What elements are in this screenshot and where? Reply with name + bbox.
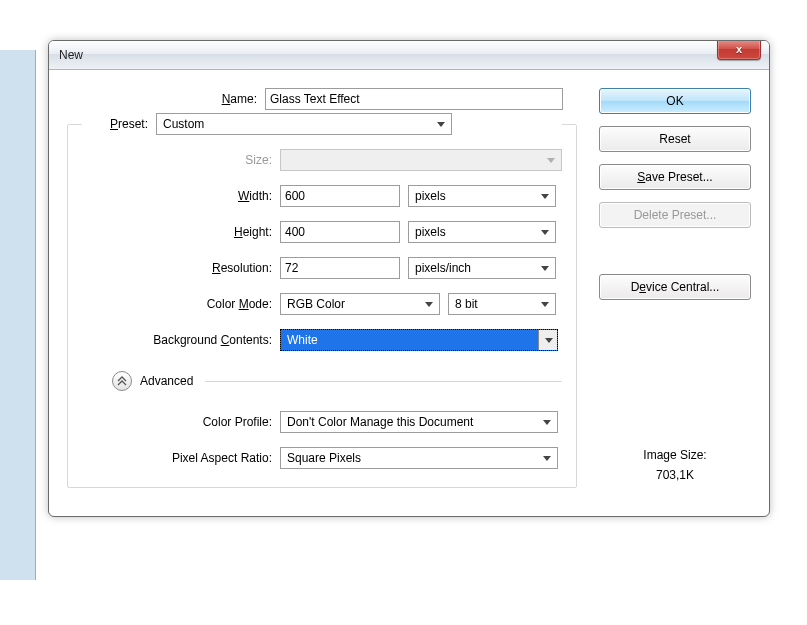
app-background-strip bbox=[0, 50, 36, 580]
chevron-down-icon bbox=[437, 122, 445, 127]
size-label: Size: bbox=[82, 153, 280, 167]
name-label: Name: bbox=[67, 92, 265, 106]
ok-button[interactable]: OK bbox=[599, 88, 751, 114]
advanced-label: Advanced bbox=[140, 374, 193, 388]
image-size-info: Image Size: 703,1K bbox=[599, 352, 751, 488]
bg-contents-combo[interactable]: White bbox=[280, 329, 558, 351]
advanced-toggle[interactable] bbox=[112, 371, 132, 391]
height-unit-combo[interactable]: pixels bbox=[408, 221, 556, 243]
advanced-divider bbox=[205, 381, 562, 382]
chevron-down-icon bbox=[425, 302, 433, 307]
pixel-aspect-label: Pixel Aspect Ratio: bbox=[82, 451, 280, 465]
resolution-input[interactable] bbox=[280, 257, 400, 279]
width-label: Width: bbox=[82, 189, 280, 203]
double-chevron-up-icon bbox=[117, 376, 127, 386]
pixel-aspect-combo[interactable]: Square Pixels bbox=[280, 447, 558, 469]
width-unit-combo[interactable]: pixels bbox=[408, 185, 556, 207]
color-profile-combo[interactable]: Don't Color Manage this Document bbox=[280, 411, 558, 433]
size-combo bbox=[280, 149, 562, 171]
pixel-aspect-value: Square Pixels bbox=[287, 451, 361, 465]
resolution-label: Resolution: bbox=[82, 261, 280, 275]
color-profile-label: Color Profile: bbox=[82, 415, 280, 429]
device-central-button[interactable]: Device Central... bbox=[599, 274, 751, 300]
bg-contents-value: White bbox=[287, 333, 318, 347]
color-mode-value: RGB Color bbox=[287, 297, 345, 311]
preset-combo[interactable]: Custom bbox=[156, 113, 452, 135]
delete-preset-button: Delete Preset... bbox=[599, 202, 751, 228]
resolution-unit-combo[interactable]: pixels/inch bbox=[408, 257, 556, 279]
color-mode-label: Color Mode: bbox=[82, 297, 280, 311]
chevron-down-icon bbox=[541, 194, 549, 199]
reset-button[interactable]: Reset bbox=[599, 126, 751, 152]
chevron-down-icon bbox=[543, 456, 551, 461]
save-preset-button[interactable]: Save Preset... bbox=[599, 164, 751, 190]
chevron-down-icon bbox=[541, 266, 549, 271]
preset-label: Preset: bbox=[82, 117, 156, 131]
new-document-dialog: New x Name: bbox=[48, 40, 770, 517]
height-unit-value: pixels bbox=[415, 225, 446, 239]
chevron-down-icon bbox=[541, 230, 549, 235]
preset-value: Custom bbox=[163, 117, 204, 131]
image-size-value: 703,1K bbox=[599, 468, 751, 482]
name-input[interactable] bbox=[265, 88, 563, 110]
close-button[interactable]: x bbox=[717, 40, 761, 60]
close-icon: x bbox=[736, 43, 742, 55]
preset-group: Preset: Custom Size: bbox=[67, 124, 577, 488]
resolution-unit-value: pixels/inch bbox=[415, 261, 471, 275]
height-input[interactable] bbox=[280, 221, 400, 243]
chevron-down-icon bbox=[541, 302, 549, 307]
height-label: Height: bbox=[82, 225, 280, 239]
chevron-down-icon bbox=[543, 420, 551, 425]
chevron-down-icon bbox=[545, 338, 553, 343]
color-depth-value: 8 bit bbox=[455, 297, 478, 311]
bg-contents-label: Background Contents: bbox=[82, 333, 280, 347]
titlebar: New x bbox=[49, 41, 769, 70]
width-unit-value: pixels bbox=[415, 189, 446, 203]
color-profile-value: Don't Color Manage this Document bbox=[287, 415, 473, 429]
image-size-label: Image Size: bbox=[599, 448, 751, 462]
color-depth-combo[interactable]: 8 bit bbox=[448, 293, 556, 315]
color-mode-combo[interactable]: RGB Color bbox=[280, 293, 440, 315]
width-input[interactable] bbox=[280, 185, 400, 207]
dialog-title: New bbox=[59, 48, 83, 62]
chevron-down-icon bbox=[547, 158, 555, 163]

---+---

Only a number is expected here: the count of lines in the listing that hold the string "image".

3